A circular disc of radius R and thickness R/6 has moment of inertia ‘I’ about an axis passing through its centre and perpendicular to its plane. Disc is melted and recast into a solid sphere. The moment of inertia of a sphere about its diameter is:
(A). I/5
(B). I/6
(C). I/32
(D). I/64

Answer 1

Hint: The radius and thickness of the disc is given. Now find the volume of the disc from there. Now we know that the volume of the disc and sphere is the same as the disc is melted and re-casted into the sphere, then find the moment of inertia for both the bodies.

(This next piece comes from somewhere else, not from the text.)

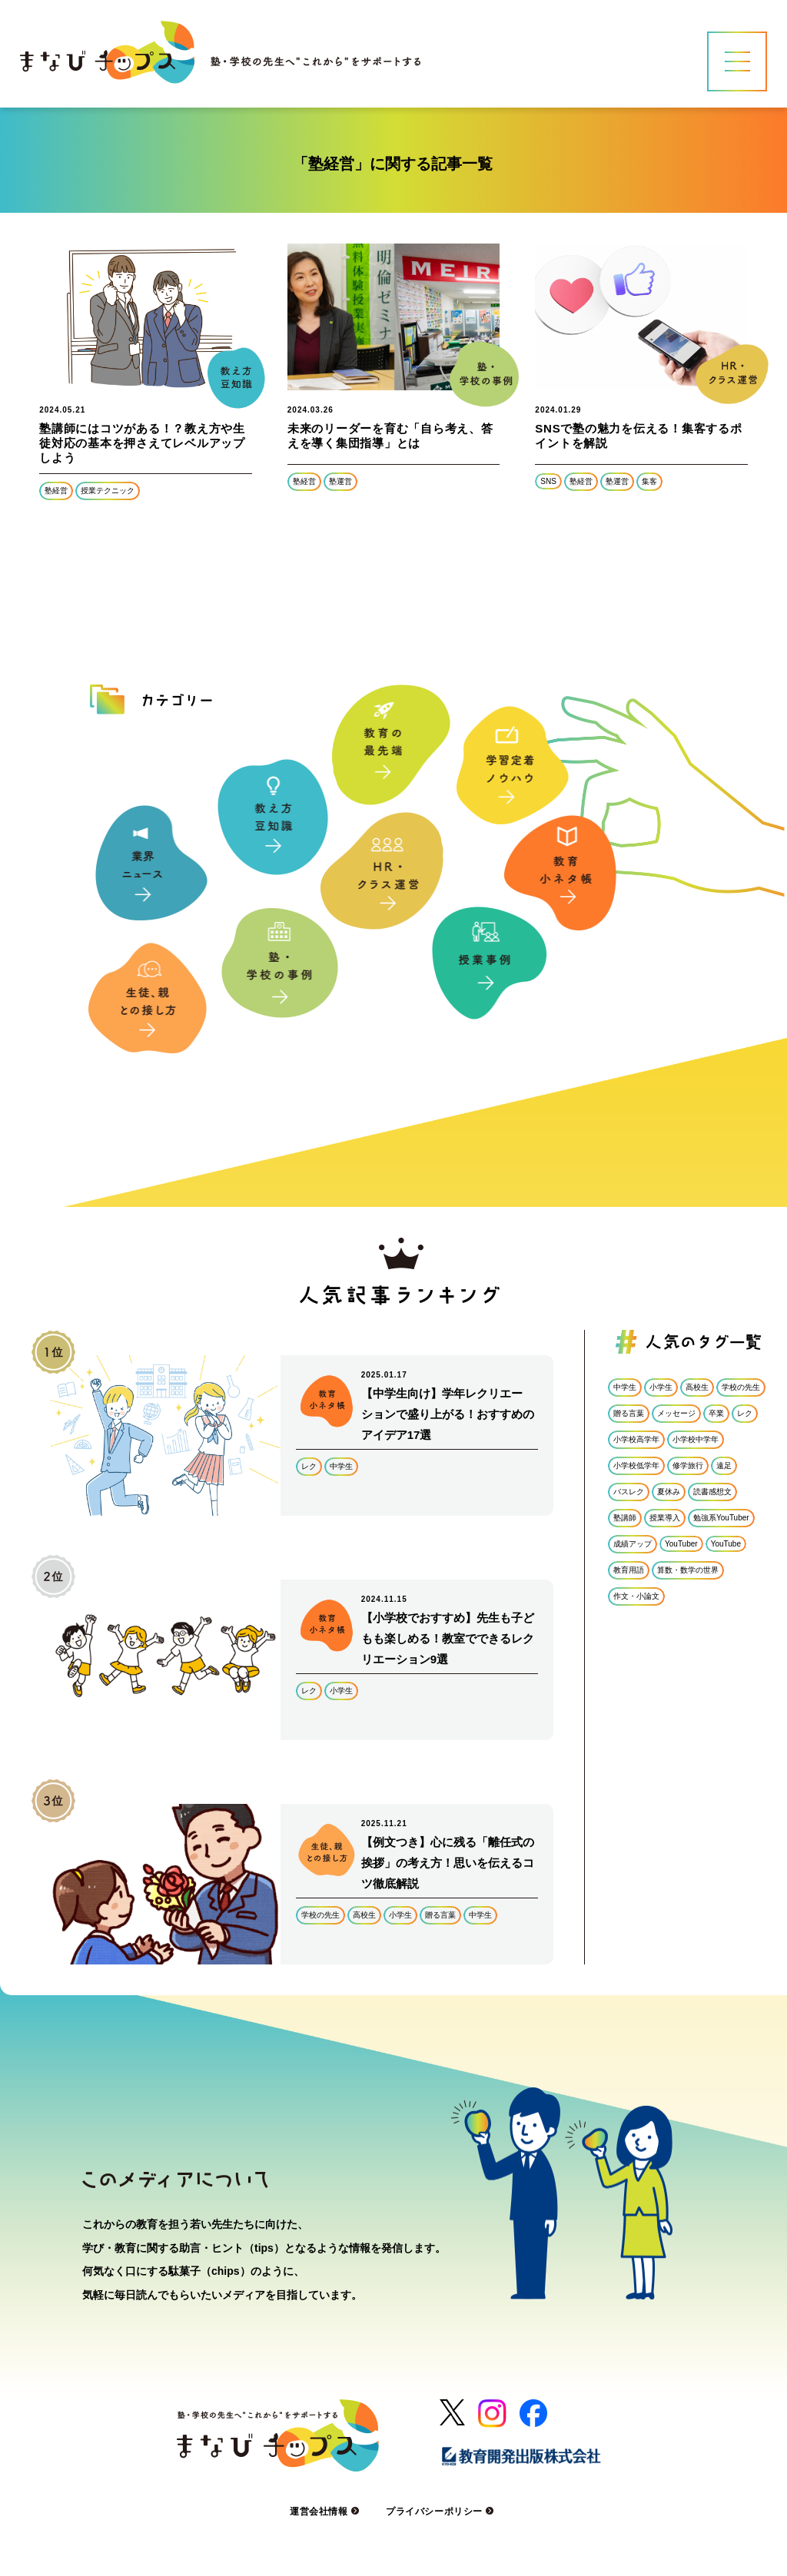 This screenshot has width=787, height=2576. I want to click on 小学校高学年, so click(636, 1439).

Complete step-by-step answer:
Radius of the disc =R (given)
Thickness of the disc = R/6​(given)
Therefore the volume of the disc will be,
 ${{V}_{1}}$​=$\pi {{R}^{2}}t=\pi {{R}^{2}}\dfrac{R}{6}=\pi \dfrac{{{R}^{3}}}{6}$ ​
Now, let the radius of the sphere be ${R}'$
Therefore the ,volume of the sphere will be
${{V}_{2}}$​=$\dfrac{4}{3}\pi {{{R}'}^{3}}$
As the disc is melted and re-casted hence volume will remain the same:
\[\pi \dfrac{{{R}^{3}}}{6}=\dfrac{4}{3}\pi {{{R}'}^{3}}\]
$\begin{align}
  & \Rightarrow {{R}^{3}}=8{{({R}')}^{3}} \\
 & \Rightarrow R=2{R}' \\
\end{align}$
Now ,let I$_{1}$ ​ be the moment of inertia for disc =$\dfrac{M{{R}^{2}}}{2}$
And ,let I$_{2}$ be moment of inertia for the sphere = $\dfrac{2}{5}M{{({R}')}^{2}}=\dfrac{2}{5}M{{(\dfrac{R}{2})}^{2}}$
${{I}_{2}}={{I}_{1}}(\dfrac{1}{5})$
Therefore option A is the correct answer.
Additional information:
Inertia is a property of matter by virtue of which the body remains at rest or in uniform motion in the same straight line unless acted upon by some external force.
A quantity expressing a body's tendency to resist angular acceleration, which is the sum of the products of the mass of each particle in the body with the square of its distance from the axis of rotation, is known as moment of inertia.

Note: The metal disc was melted and re-casted hence there will be no change in mass. As the volume of the disc and sphere is the same hence with the volume of the disc, we can figure out the volume of the sphere.